Fire up a Jupyter Notebook. In order to read in and then wrangle our data, the first thing we need to do once we’ve opened a new script in our data_science environment is to import the pandas library. We will import it using the conventional alias pd. When we need to use a function or method from pandas later, we can do that with pd.<method_name>. You can read more about the library here.

import pandas as pd

We’ll start by reading in some data using the pandas function pd.read_csv. The data are available via the http address below. If you’ve taken my R course, then you’ll recognise this as the same data file that we looked at in the first R workshop on ANOVA.

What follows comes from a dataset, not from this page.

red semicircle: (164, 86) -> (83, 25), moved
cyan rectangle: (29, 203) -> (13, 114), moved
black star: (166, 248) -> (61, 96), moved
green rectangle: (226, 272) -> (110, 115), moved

24 participants responded to a word that was either common (i.e., high lexical frequency) or rare (i.e., low lexical frequency). This is our independent variable and is coded as high vs. low. Our dependent variable is reaction time and is coded as RT. Subject number is coded as Subject. We want to know whether there is a difference between conditions (and if so, where that difference lies).

We need to visualise the data, generate descriptives, and run the appropriate ANOVA to determine whether our independent variable (Condition) has an influence on our dependent variable (RT).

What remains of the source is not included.